Task brief
Repeat the data as given. Images do not go in the copy.

Collected data:
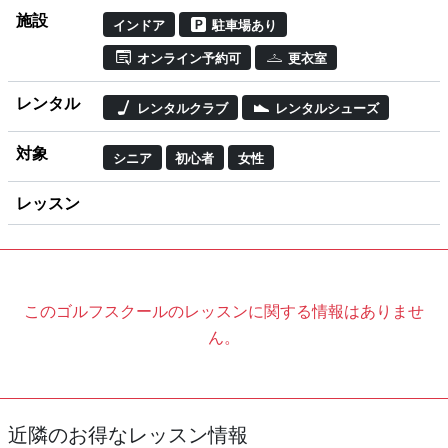
施設
インドア
駐車場あり
オンライン予約可
更衣室
レンタル
レンタルクラブ
レンタルシューズ
対象
シニア
初心者
女性
レッスン
このゴルフスクールのレッスンに関する情報はありませ
ん。
近隣のお得なレッスン情報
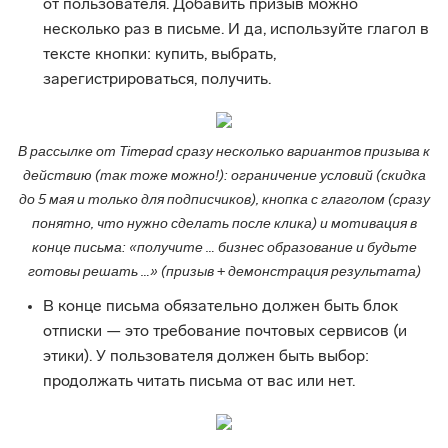
от пользователя. Добавить призыв можно
несколько раз в письме. И да, используйте глагол в
тексте кнопки: купить, выбрать,
зарегистрироваться, получить.
В рассылке от Timepad сразу несколько вариантов призыва к
действию (так тоже можно!): ограничение условий (скидка
до 5 мая и только для подписчиков), кнопка с глаголом (сразу
понятно, что нужно сделать после клика) и мотивация в
конце письма: «получите … бизнес образование и будьте
готовы решать …» (призыв + демонстрация результата)
В конце письма обязательно должен быть блок
отписки — это требование почтовых сервисов (и
этики). У пользователя должен быть выбор:
продолжать читать письма от вас или нет.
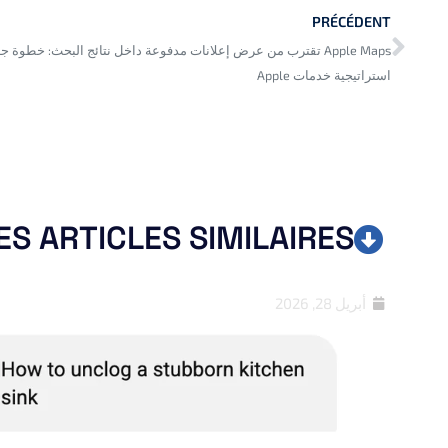
PRÉCÉDENT
Apple Maps تقترب من عرض إعلانات مدفوعة داخل نتائج البحث: خطوة 
استراتيجية خدمات Apple
ES ARTICLES SIMILAIRES
أبريل 28, 2026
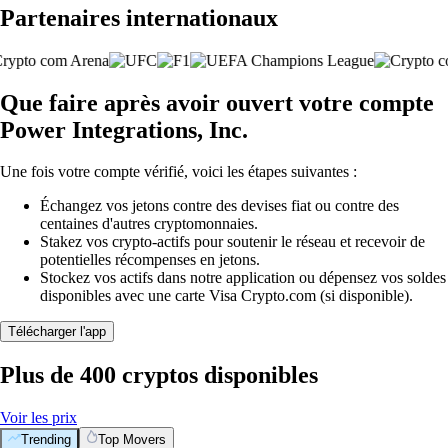
Partenaires internationaux
Que faire après avoir ouvert votre compte
Power Integrations, Inc.
Une fois votre compte vérifié, voici les étapes suivantes :
Échangez vos jetons contre des devises fiat ou contre des
centaines d'autres cryptomonnaies.
Stakez vos crypto-actifs pour soutenir le réseau et recevoir de
potentielles récompenses en jetons.
Stockez vos actifs dans notre application ou dépensez vos soldes
disponibles avec une carte Visa Crypto.com (si disponible).
Télécharger l'app
Plus de 400 cryptos disponibles
Voir les prix
Trending
Top Movers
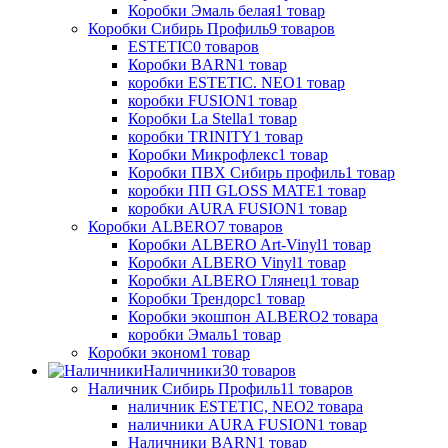
Коробки Эмаль белая
1
товар
Коробки Сибирь Профиль
9
товаров
ESTETIC
0
товаров
Коробки BARN
1
товар
коробки ESTETIC. NEO
1
товар
коробки FUSION
1
товар
Коробки La Stella
1
товар
коробки TRINITY
1
товар
Коробки Микрофлекс
1
товар
Коробки ПВХ Сибирь профиль
1
товар
коробки ПП GLOSS MATE
1
товар
коробки AURA FUSION
1
товар
Коробки ALBERO
7
товаров
Коробки ALBERO Art-Vinyl
1
товар
Коробки ALBERO Vinyl
1
товар
Коробки ALBERO Глянец
1
товар
Коробки Трендорс
1
товар
Коробки экошпон ALBERO
2
товара
коробки Эмаль
1
товар
Коробки эконом
1
товар
Наличники
30
товаров
Наличник Сибирь Профиль
11
товаров
наличник ESTETIC, NEO
2
товара
наличники AURA FUSION
1
товар
Наличники BARN
1
товар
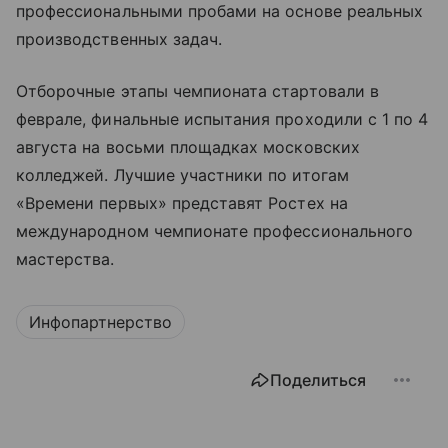
профессиональными пробами на основе реальных
производственных задач.
Отборочные этапы чемпионата стартовали в
феврале, финальные испытания проходили с 1 по 4
августа на восьми площадках московских
колледжей. Лучшие участники по итогам
«Времени первых» представят Ростех на
международном чемпионате профессионального
мастерства.
Инфопартнерство
Поделиться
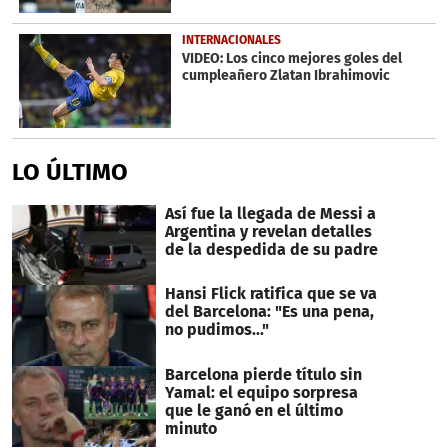
INTERNACIONALES
VIDEO: Los cinco mejores goles del
cumpleañero Zlatan Ibrahimovic
LO ÚLTIMO
Así fue la llegada de Messi a
Argentina y revelan detalles
de la despedida de su padre
Hansi Flick ratifica que se va
del Barcelona: "Es una pena,
no pudimos..."
Barcelona pierde título sin
Yamal: el equipo sorpresa
que le ganó en el último
minuto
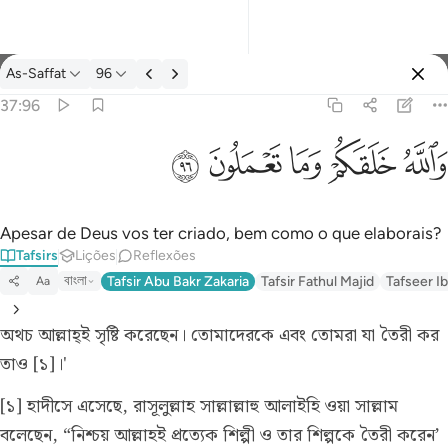
Tafsir: As-Saffat 37:96
As-Saffat
96
Entrar
37:96
والله خلقكم وما تعملون ٩٦
ﲤ
ﲥ
ﲦ
ﲧ
ﲨ
وَٱللَّهُ خَلَقَكُمْ وَمَا تَعْمَلُونَ ٩٦
Apesar de Deus vos ter criado, bem como o que elaborais?
Tafsirs
Lições
Reflexões
বাংলা
Tafsir Abu Bakr Zakaria
Tafsir Fathul Majid
Tafseer Ib
Aa
অথচ আল্লাহ্ই সৃষ্টি করেছেন। তোমাদেরকে এবং তোমরা যা তৈরী কর
তাও [১]।'
[১] হাদীসে এসেছে, রাসূলুল্লাহ সাল্লাল্লাহু আলাইহি ওয়া সাল্লাম
বলেছেন, “নিশ্চয় আল্লাহই প্রত্যেক শিল্পী ও তার শিল্পকে তৈরী করেন’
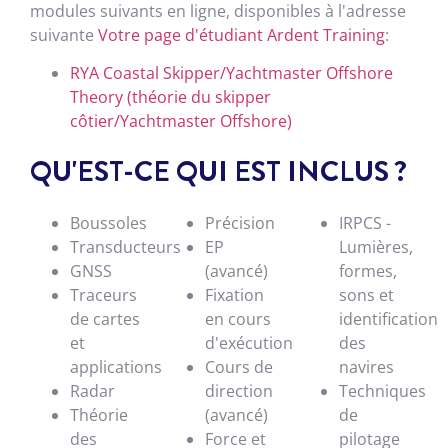
modules suivants en ligne, disponibles à l'adresse
suivante
Votre page d'étudiant Ardent Training
:
RYA Coastal Skipper/Yachtmaster Offshore
Theory (théorie du skipper
côtier/Yachtmaster Offshore)
QU'EST-CE QUI EST INCLUS ?
Boussoles
Précision
IRPCS -
Transducteurs
EP
Lumières,
GNSS
(avancé)
formes,
Traceurs
Fixation
sons et
de cartes
en cours
identification
et
d'exécution
des
applications
Cours de
navires
Radar
direction
Techniques
Théorie
(avancé)
de
des
Force et
pilotage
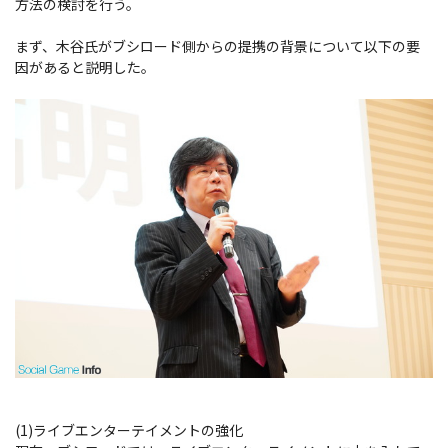
方法の検討を行う。
まず、木谷氏がブシロード側からの提携の背景について以下の要
因があると説明した。
(1)ライブエンターテイメントの強化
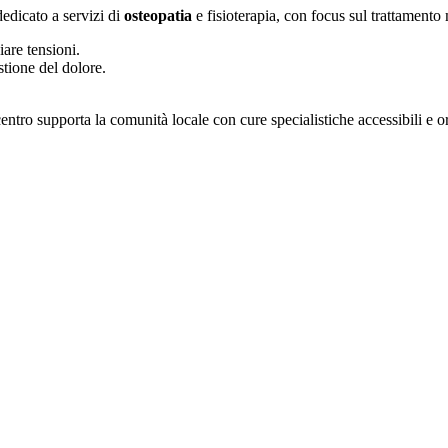
edicato a servizi di
osteopatia
e fisioterapia, con focus sul trattamento
iare tensioni.
stione del dolore.
.
 centro supporta la comunità locale con cure specialistiche accessibili e o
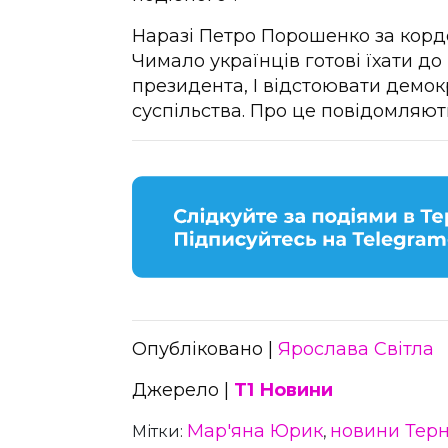
Наразі Петро Порошенко за кордо
Чимало українців готові їхати до
президента, І відстоювати демок
суспільства. Про це повідомляют
Опубліковано |
Ярослава Світла
Джерело |
Т1 Новини
Мар'яна Юрик
новини Тер
Мітки:
,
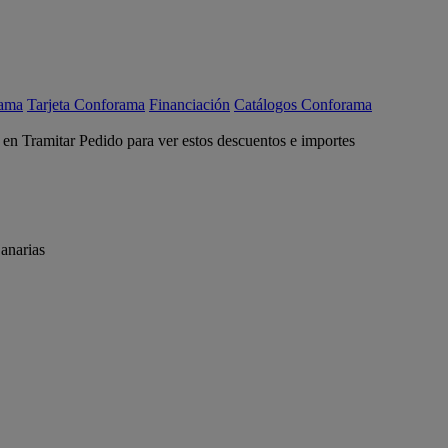
rama
Tarjeta Conforama
Financiación
Catálogos Conforama
c en Tramitar Pedido para ver estos descuentos e importes
anarias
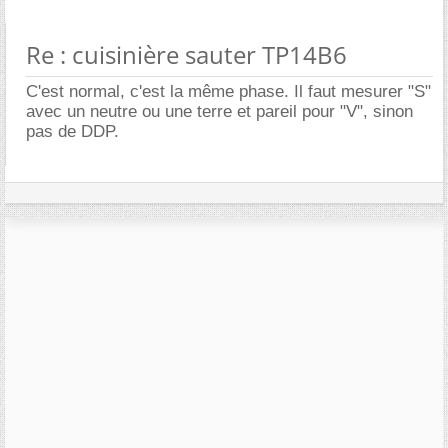
Re : cuisinière sauter TP14B6
C'est normal, c'est la même phase. Il faut mesurer "S"
avec un neutre ou une terre et pareil pour "V", sinon
pas de DDP.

Output for this exercise
施設
インドア
駐車場あり
オンライン予約可
更衣室
レンタル
レンタルクラブ
レンタルシューズ
対象
シニア
初心者
女性
レッスン
このゴルフスクールのレッスンに関する情報はありませ
ん。
近隣のお得なレッスン情報
от пользователя. Добавить призыв можно
несколько раз в письме. И да, используйте глагол в
тексте кнопки: купить, выбрать,
зарегистрироваться, получить.
В рассылке от Timepad сразу несколько вариантов призыва к
действию (так тоже можно!): ограничение условий (скидка
до 5 мая и только для подписчиков), кнопка с глаголом (сразу
понятно, что нужно сделать после клика) и мотивация в
конце письма: «получите … бизнес образование и будьте
готовы решать …» (призыв + демонстрация результата)
В конце письма обязательно должен быть блок
отписки — это требование почтовых сервисов (и
этики). У пользователя должен быть выбор:
продолжать читать письма от вас или нет.
PRÉCÉDENT
Apple Maps تقترب من عرض إعلانات مدفوعة داخل نتائج البحث: خطوة 
استراتيجية خدمات Apple
ES ARTICLES SIMILAIRES
أبريل 28, 2026
Partenaires internationaux
Que faire après avoir ouvert votre compte
Power Integrations, Inc.
Une fois votre compte vérifié, voici les étapes suivantes :
Échangez vos jetons contre des devises fiat ou contre des
centaines d'autres cryptomonnaies.
Stakez vos crypto-actifs pour soutenir le réseau et recevoir de
potentielles récompenses en jetons.
Stockez vos actifs dans notre application ou dépensez vos soldes
disponibles avec une carte Visa Crypto.com (si disponible).
Télécharger l'app
Plus de 400 cryptos disponibles
Voir les prix
Trending
Top Movers
Коробки Эмаль белая
1
товар
Коробки Сибирь Профиль
9
товаров
ESTETIC
0
товаров
Коробки BARN
1
товар
коробки ESTETIC. NEO
1
товар
коробки FUSION
1
товар
Коробки La Stella
1
товар
коробки TRINITY
1
товар
Коробки Микрофлекс
1
товар
Коробки ПВХ Сибирь профиль
1
товар
коробки ПП GLOSS MATE
1
товар
коробки AURA FUSION
1
товар
Коробки ALBERO
7
товаров
Коробки ALBERO Art-Vinyl
1
товар
Коробки ALBERO Vinyl
1
товар
Коробки ALBERO Глянец
1
товар
Коробки Трендорс
1
товар
Коробки экошпон ALBERO
2
товара
коробки Эмаль
1
товар
Коробки эконом
1
товар
Наличники
30
товаров
Наличник Сибирь Профиль
11
товаров
наличник ESTETIC, NEO
2
товара
наличники AURA FUSION
1
товар
Наличники BARN
1
товар
профессиональными пробами на основе реальных
производственных задач.
Отборочные этапы чемпионата стартовали в
феврале, финальные испытания проходили с 1 по 4
августа на восьми площадках московских
колледжей. Лучшие участники по итогам
«Времени первых» представят Ростех на
международном чемпионате профессионального
мастерства.
Инфопартнерство
Поделиться
INTERNACIONALES
VIDEO: Los cinco mejores goles del
cumpleañero Zlatan Ibrahimovic
LO ÚLTIMO
Así fue la llegada de Messi a
Argentina y revelan detalles
de la despedida de su padre
Hansi Flick ratifica que se va
del Barcelona: "Es una pena,
no pudimos..."
Barcelona pierde título sin
Yamal: el equipo sorpresa
que le ganó en el último
minuto
Tafsir: As-Saffat 37:96
As-Saffat
96
Entrar
37:96
والله خلقكم وما تعملون ٩٦
ﲤ
ﲥ
ﲦ
ﲧ
ﲨ
وَٱللَّهُ خَلَقَكُمْ وَمَا تَعْمَلُونَ ٩٦
Apesar de Deus vos ter criado, bem como o que elaborais?
Tafsirs
Lições
Reflexões
বাংলা
Tafsir Abu Bakr Zakaria
Tafsir Fathul Majid
Tafseer Ib
Aa
অথচ আল্লাহ্ই সৃষ্টি করেছেন। তোমাদেরকে এবং তোমরা যা তৈরী কর
তাও [১]।'
[১] হাদীসে এসেছে, রাসূলুল্লাহ সাল্লাল্লাহু আলাইহি ওয়া সাল্লাম
বলেছেন, “নিশ্চয় আল্লাহই প্রত্যেক শিল্পী ও তার শিল্পকে তৈরী করেন’
modules suivants en ligne, disponibles à l'adresse
suivante
Votre page d'étudiant Ardent Training
:
RYA Coastal Skipper/Yachtmaster Offshore
Theory (théorie du skipper
côtier/Yachtmaster Offshore)
QU'EST-CE QUI EST INCLUS ?
Boussoles
Précision
IRPCS -
Transducteurs
EP
Lumières,
GNSS
(avancé)
formes,
Traceurs
Fixation
sons et
de cartes
en cours
identification
et
d'exécution
des
applications
Cours de
navires
Radar
direction
Techniques
Théorie
(avancé)
de
des
Force et
pilotage
方法の検討を行う。
まず、木谷氏がブシロード側からの提携の背景について以下の要
因があると説明した。
(1)ライブエンターテイメントの強化
edicato a servizi di
osteopatia
e fisioterapia, con focus sul trattamento
iare tensioni.
stione del dolore.
.
 centro supporta la comunità locale con cure specialistiche accessibili e o
Наразі Петро Порошенко за кордо
Чимало українців готові їхати до
президента, І відстоювати демок
суспільства. Про це повідомляют
Опубліковано |
Ярослава Світла
Джерело |
Т1 Новини
Мар'яна Юрик
новини Тер
Мітки:
,
rama
Tarjeta Conforama
Financiación
Catálogos Conforama
c en Tramitar Pedido para ver estos descuentos e importes
anarias
Re : cuisinière sauter TP14B6
C'est normal, c'est la même phase. Il faut mesurer "S"
avec un neutre ou une terre et pareil pour "V", sinon
pas de DDP.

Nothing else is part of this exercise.